Some people also said that today's huge volume was the national team selling high, which is completely nonsense. The holding period for purchases by Central Huijin is usually longer, and in such a key year, boosting market confidence through stock market gains is a very important means. Haven't you noticed that the voices of "deflation theory" have diminished a lot after the recent rise? In fact, when the panic selling hit the market at noon today, Central Huijin started to buy a large amount of HS300 ETF to support the bottom, but the main decline was in small-cap stocks, while Central Huijin bought large-cap stocks, which did not play a hedging role.
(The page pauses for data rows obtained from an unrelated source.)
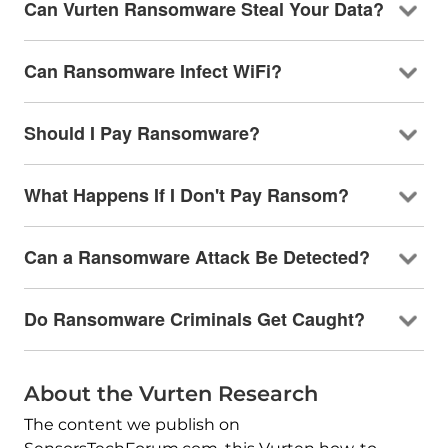
Can Vurten Ransomware Steal Your Data?
Can Ransomware Infect WiFi?
Should I Pay Ransomware?
What Happens If I Don't Pay Ransom?
Can a Ransomware Attack Be Detected?
Do Ransomware Criminals Get Caught?
About the Vurten Research
The content we publish on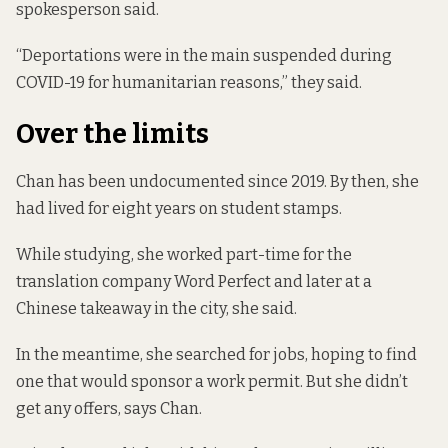
spokesperson said.
“Deportations were in the main suspended during
COVID-19 for humanitarian reasons,” they said.
Over the limits
Chan has been undocumented since 2019. By then, she
had lived for eight years on student stamps.
While studying, she worked part-time for the
translation company Word Perfect and later at a
Chinese takeaway in the city, she said.
In the meantime, she searched for jobs, hoping to find
one that would sponsor a work permit. But she didn’t
get any offers, says Chan.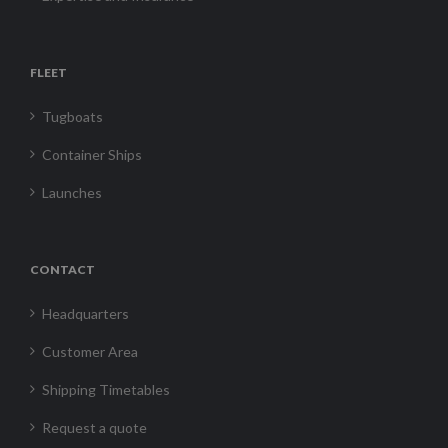
FLEET
Tugboats
Container Ships
Launches
CONTACT
Headquarters
Customer Area
Shipping Timetables
Request a quote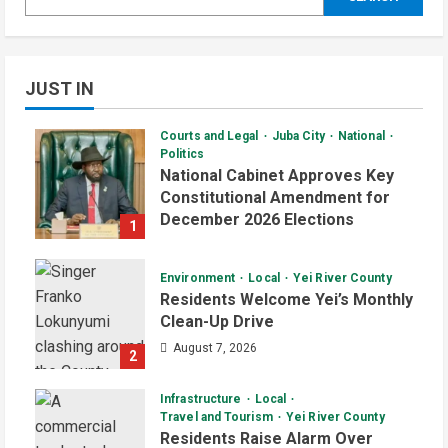
JUST IN
Courts and Legal
Juba City
National
Politics
National Cabinet Approves Key
Constitutional Amendment for
December 2026 Elections
1
August 7, 2026
Environment
Local
Yei River County
Residents Welcome Yei’s Monthly
Clean-Up Drive
August 7, 2026
2
Infrastructure
Local
Travel and Tourism
Yei River County
Residents Raise Alarm Over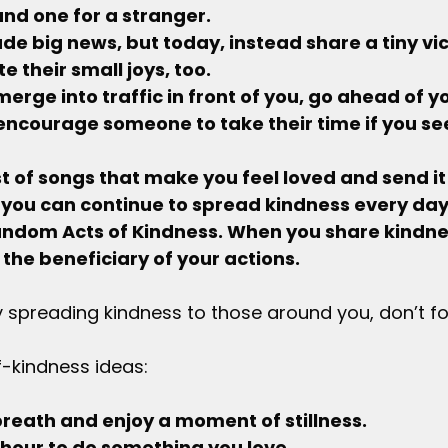
nd one for a stranger.
trade big news, but today, instead share a tiny vic
e their small joys, too.
 merge into traffic in front of you, go ahead of yo
 encourage someone to take their time if you se
ylist of songs that make you feel loved and send it
 you can continue to spread kindness every day;
andom Acts of Kindness. When you share kindnes
 the beneficiary of your actions.
 spreading kindness to those around you, don’t for
f-kindness ideas:
p breath and enjoy a moment of stillness.
 an hour to do something you love.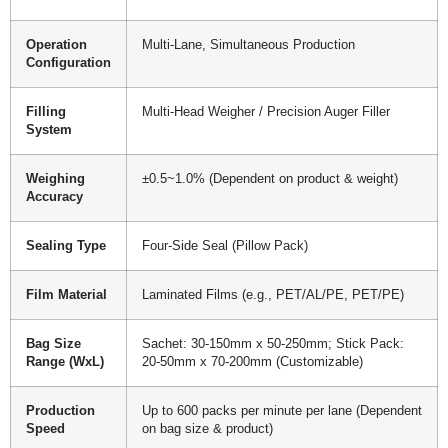
Operation
Multi-Lane, Simultaneous Production
Configuration
Filling
Multi-Head Weigher / Precision Auger Filler
System
Weighing
±0.5~1.0% (Dependent on product & weight)
Accuracy
Sealing Type
Four-Side Seal (Pillow Pack)
Film Material
Laminated Films (e.g., PET/AL/PE, PET/PE)
Bag Size
Sachet: 30-150mm x 50-250mm; Stick Pack:
Range (WxL)
20-50mm x 70-200mm (Customizable)
Production
Up to 600 packs per minute per lane (Dependent
Speed
on bag size & product)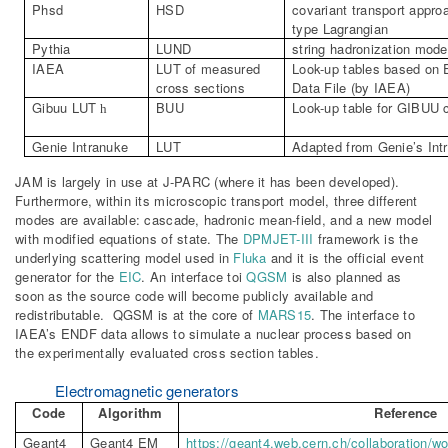
Phsd
HSD
covariant transport appr
type
Lagrangian
Pythia
LUND
string
hadronization
mode
IAEA
LUT of measured
Look-up tables based on 
cross sections
Data File (by IAEA)
Gibuu
LUT
BUU
Look-up table for GIBUU 
h
Genie
Intranuke
LUT
Adapted from Genie’s Int
JAM is largely in use at J-PARC (where it has been developed).
Furthermore, within its microscopic transport model, three different
modes are available: cascade, hadronic mean-field, and a new model
with modified equations of state. The
DPMJET-III
framework is the
underlying scattering model used in
Fluka
and it is the official event
generator for the
EIC
. An interface toi
QGSM
is also planned as
soon as the source code will become publicly available and
redistributable. QGSM is at the core of
MARS15
. The interface to
IAEA’s ENDF data allows to simulate a nuclear process based on
the experimentally evaluated cross section tables.
Electromagnetic generators
Code
Algorithm
Reference
Geant4
Geant4 EM
https://geant4.web.cern.ch/collaboration/w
Central Huijin is suffering! It's not easy to solve the liquidity crisis, and the market starts to mess up again, and now it's up to Central Huijin to clean up the mess.Let's take a look at the market situation. As of the close, the Shanghai Composite Index fell by 1.91%, the ChiNext Index fell by 2.51%, the Hang Seng Index in Hong Kong fell by 1.46%, and the Hang Seng Technology Index fell by 2.23%. Today marks the first significant divergence and major turnover since the start of this rebound, leading to a massive trading volume in A-shares, with the volume exceeding 1.3 trillion yuan, an increase of 36.66 billion yuan compared to yesterday. Over 5,000 stocks declined across the two markets, with more than 300 stocks hitting the lower limit, and over 1,000 stocks experiencing a drop of more than 9%. There were numerous instances of stocks plummeting from their peaks.

However, today's northbound capital still made a small net purchase of 1.34 billion yuan, and they were bottom-fishing at the end of the day. Our view from yesterday remains unchanged; central financial institutions, foreign capital, and insurance funds continue to maintain a buying trend, and there is still room for leveraged funds and private equity to add positions. Today's sharp decline in A-shares is more due to a technical adjustment triggered by overly uniform sentiment. You can look back at the bull market at the beginning of 2019; a market trend will experience multiple significant divergences, and today is only the first time. More fluctuations are beneficial for a healthier market rise. Of course, the premise is that the policies from the Two Sessions should not fall below market expectations.

We remind everyone for the last time, after three years of a bear market, blue-chip stocks in A-shares have advantages in terms of valuation, share structure, and profit cycle. Everyone should take this opportunity to embrace value again, rather than speculating in junk stocks. Before the Chinese New Year, we provided four clues: dividend stocks (central and state-owned enterprise reforms), the consumption recovery line, the real estate chain, and AI and other high-tech sectors. We still have a positive outlook on these areas. You should choose stocks with logic and performance, not just those that are riding on concepts. People need to learn from past experiences and not keep making the same mistakes. Li Bei wrote today, "Buddha helps those with a predestined relationship," and we want to say, "Buddha does not help fools."

Risk Warning:

The stock market involves risks, and investment should be approached with caution. This article does not constitute investment advice, and readers need to think independently.